Que disent les points Cumulus ou la Supercard des comportements d’achat et comment Migros et Coop voient-ils leurs clients? Un employé de la FRC a fait valoir son droit d’accès aux données personnelles (art. 8 LPD), comme tout détenteur d’une carte de fidélité. La démarche est relativement simple: via un formulaire idoine sur le site de Migros et par courrier à Coop, avec copie de la carte d’identité. Notre «client» anonyme a reçu par pli recommandé les données le concernant entre deux et trois mois plus tard – et non dans un délai légal de 30 jours après la demande, mais moyennant avis de retard. L’intéressé «se résume» à ses coordonnées (nom, prénom, adresse, date de naissance…) et à la liste complète de ses achats, 97 pages en tout. En outre, Migros a fourni le total des dépenses effectuées depuis le début de l’adhésion au programme Cumulus ainsi que sur l’année en cours. Enfin, élément hautement intéressant, figurait dans le courrier le profil (ou «segmentation») du client.

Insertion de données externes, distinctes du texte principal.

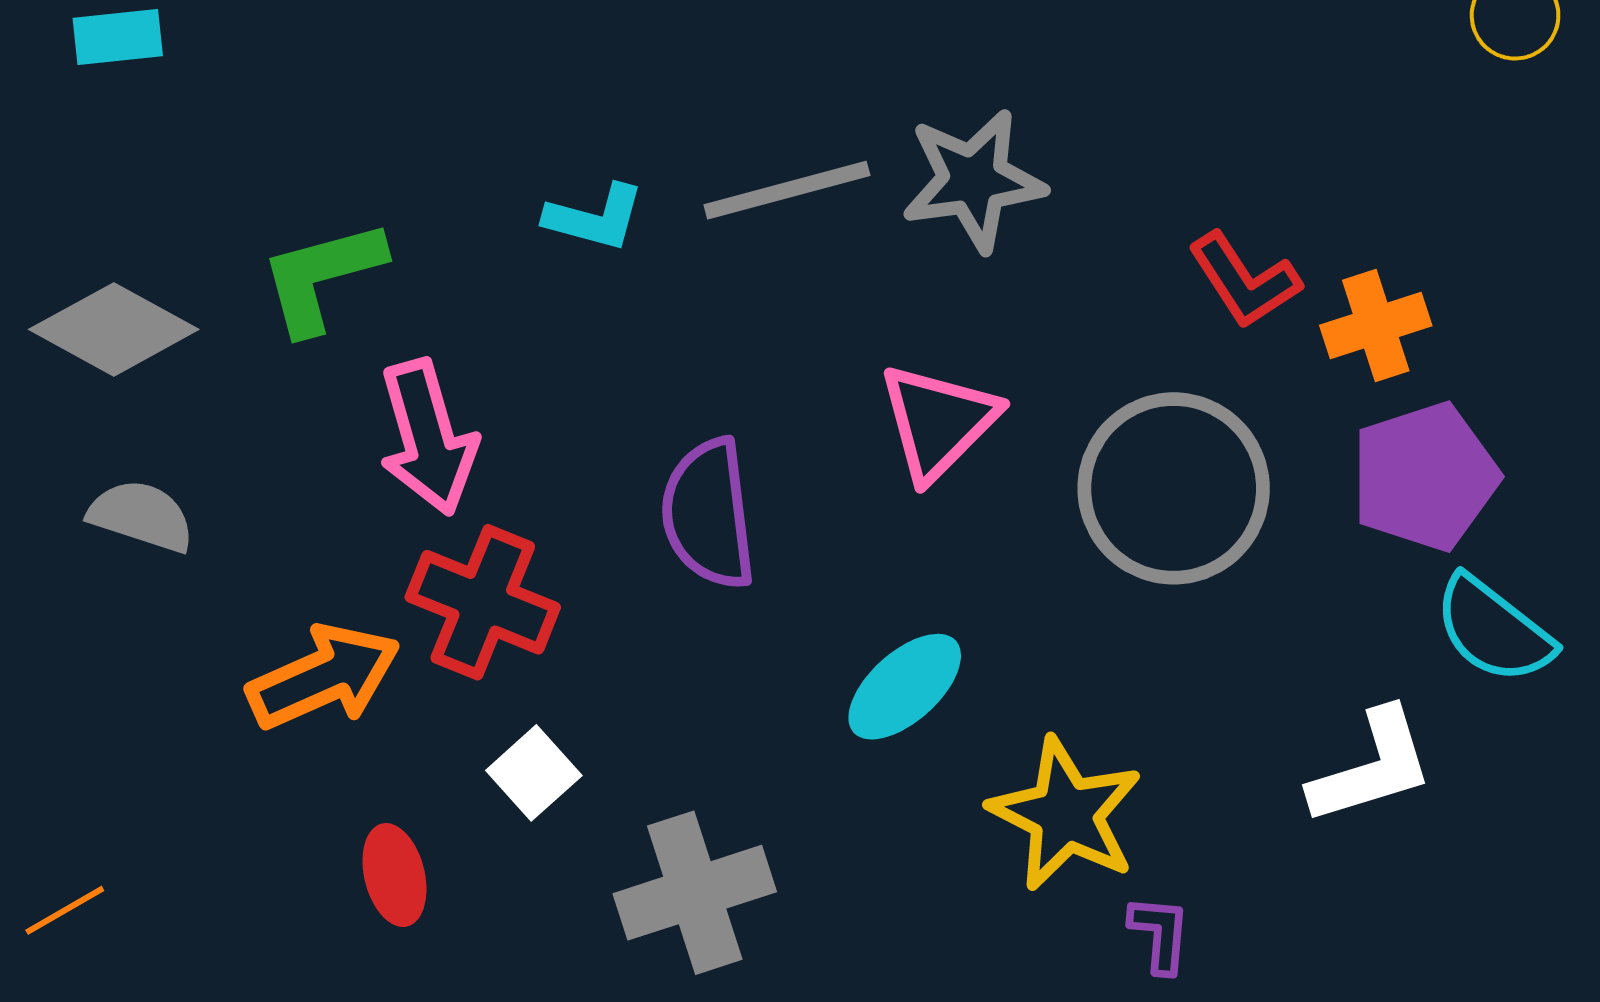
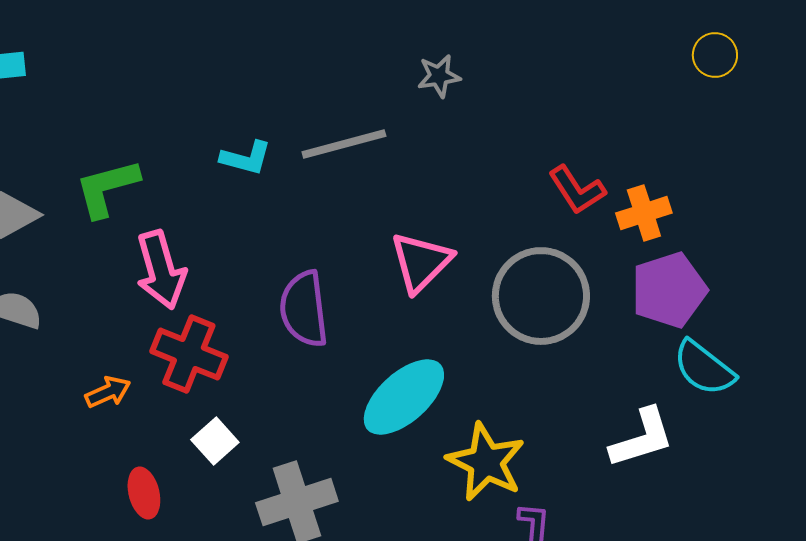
gray star: (973, 180) -> (439, 76), moved, size x0.6
orange arrow: (324, 677) -> (108, 392), size x0.6
cyan ellipse: (905, 687) -> (404, 397), size x1.4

Pour Coop, le profil se construit sur six critères: principal lieu d’achat, fréquence, préférence pour les produits durables, pour les produits bon marché, intérêt pour les rabais et pour les bons Supercard. Les critères sont assortis de variables allant de «bas» à «haut». Le système Coop montre assez clairement dans quelles cases chacun peut figurer. Ainsi, celui qui achète des produits durables sera susceptible de recevoir des offres «Naturaplan». Notons encore que Coop enregistrait des «données relatives à la santé» (allergies alimentaires) jusqu’en 2015. Mais le Préposé fédéral à la protection des données a demandé que cesse cette collecte disproportionnée.
Une science inexacte
Le profil lié à Cumulus est plus obscur à saisir. D’abord, il n’est qu’en allemand; ensuite, le client est «trié» sur la base de trois critères: motif d’achat, prix et âge ou situation de vie (jeune, couple, parents), le tout étant qualifié par des expressions. Sous motif d’achat, notre client est – ici – «Preis/Leistung» (soit «orienté vers le rapport qualité-prix»). Côté comportement face aux prix, il est considéré comme «Premium Käufer», les produits haut de gamme (Sélection) l’attirent donc. Contradiction dans les termes? Selon la Migros, interrogé à ce propos, le fait d’avoir un profil marqué pour le haut de gamme et les prix bas s’explique: «Il se peut que nous n’ayons qu’une vision partielle des goûts du ménage, car le client n’effectue que certains achats chez nous ou ne présente pas forcément sa Cumulus. Il est aussi possible que son compte soit alimenté par différents membres du ménage, où chacun a des comportements foncièrement différents… Le marketing n’est pas une science absolue!»
Quel critères? Mystère.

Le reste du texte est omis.